他回答说,即使在本科阶段,他也是 “既想读研究生又想开始写作。一旦我开始写作,我就想同时做这两件事。在不同的时期,至少在时间上,而不是在动机或愿望上,其中一项成为更主要的活动……在我成为全职学者之前,我已经在写作了,所以我只是把其中一项迁就到另一项。当他担任系主任和研究主任等更高级的职务时,事情大致上变得容易了,因为他发现,与教学、批改和课程准备的持续负担相比,行政职责对 “思想的伤害 “要小一些。

Gurnah教授说,他的研究最初集中在非洲写作上,因为 “某些类型的批评让我很生气,我想和它们打交道”。他对 “规定性的或民族主义的 “方法特别警惕,这些方法倾向于把文学 “当作从一个平台上发出的东西”。在教学中,他也一直致力于研究每个文本如何 “有自己的完整性、关注点和关注点,你必须让学生看到并参与其中”。

在研究生阶段,古尔纳教授反映,”你经常从反对的立场出发,想把事情纠正过来,然后你会看到更广泛的背景”。他自己后来的工作已经超越了非洲,转向了加勒比和太平洋地区的后殖民主义文学,也转向了浪漫主义和现代主义,所有这些都被他描述为 “整个文学和思想联系的网络,你可以富有成效地研究和享受”。

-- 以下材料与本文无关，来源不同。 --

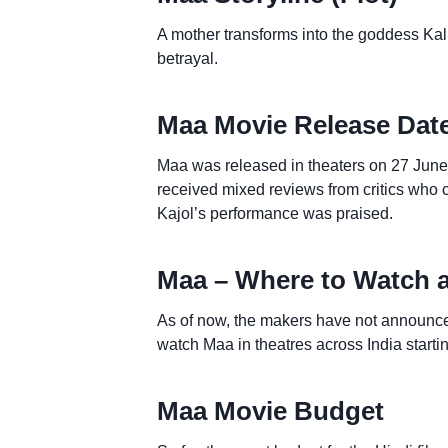
A mother transforms into the goddess Kali
betrayal.
Maa Movie Release Dat
Maa was released in theaters on 27 June 
received mixed reviews from critics who cr
Kajol’s performance was praised.
Maa – Where to Watch 
As of now, the makers have not announce
watch Maa in theatres across India starti
Maa Movie Budget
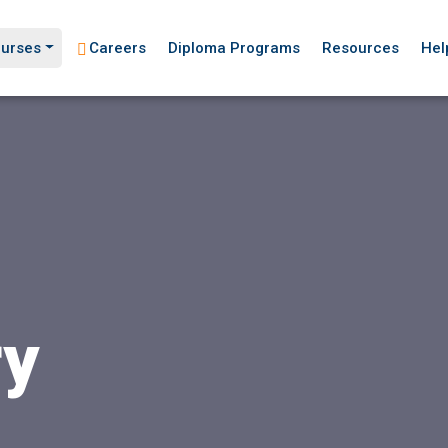
urses
Careers
Diploma Programs
Resources
Hel
ry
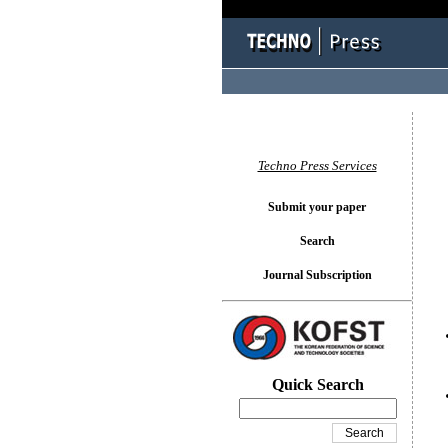
You l
Techno Press Services
Submit your paper
Search
Journal Subscription
Quick Search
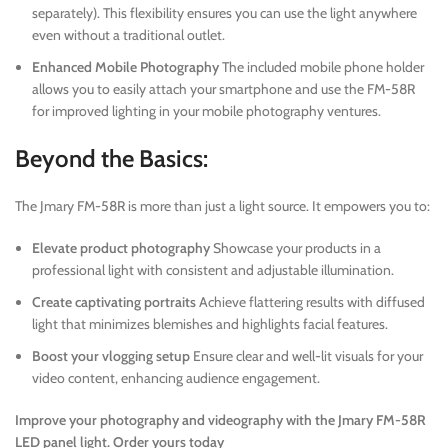
separately). This flexibility ensures you can use the light anywhere
even without a traditional outlet.
Enhanced Mobile Photography
The included mobile phone holder
allows you to easily attach your smartphone and use the FM-58R
for improved lighting in your mobile photography ventures.
Beyond the Basics:
The Jmary FM-58R is more than just a light source. It empowers you to:
Elevate product photography
Showcase your products in a
professional light with consistent and adjustable illumination.
Create captivating portraits
Achieve flattering results with diffused
light that minimizes blemishes and highlights facial features.
Boost your vlogging setup
Ensure clear and well-lit visuals for your
video content, enhancing audience engagement.
Improve your photography and videography with the Jmary FM-58R
LED panel light. Order yours today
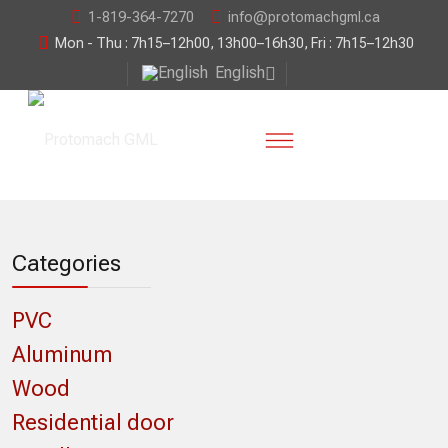
1-819-364-7270
info@protomachgml.ca
Mon - Thu : 7h15–12h00, 13h00–16h30, Fri : 7h15–12h30
English
Categories
PVC
Aluminum
Wood
Residential door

在《天堂》(1995年)和《余生》(2020年)等小说中,古尔纳教授将我们带入了20世纪初大体上不熟悉的东非世界,那里的少数欧洲人物只是边缘的不祥存在。任何人在写以维多利亚时期的伦敦或魏玛时期的柏林为背景的历史小说时,都可以向几十种学术文献寻求帮助。但坦桑尼亚的社会历史有哪些资料可供利用?

古尔纳教授承认,学术材料是有限的,但他能够利用 “60多岁的人等的童年记忆,他们在世纪之交时就在身边,自己也经历过。我的祖父是第一次世界大战中德国军队的一名士兵。仍然有人活着谈论这些事情,即使书籍还没有出现”。

然而,今天,在古尔纳教授看来,”关于这一时期的学术研究正在很好地建立起来”,非洲、美国和英国的学者们经常合作,现在产生了 “更丰富的研究,使用物质物品或口头证据来帮助我们更深刻地理解 “那个时代和地点的文化实践。

当被问及关于课程非殖民化的论点时,古尔纳教授宣布它们是 “一个措辞问题”。

尽管 “目前的发言方式更具挑战性,也许更有侵略性”,他解释说,”倡导课程非殖民化理念的人所追求的,与我们这一代学术界人士所尝试的没有什么不同。现在提出的建议–包括更多他们所倡导的那种工作,确保批评立场不那么以英国写作的优越性或中心地位为中心–并不新鲜……我不会为这个过程被赋予什么名字而感到兴奋。我感兴趣的是这个过程–当我们谈论文学时,继续扩大我们所关注的内容。”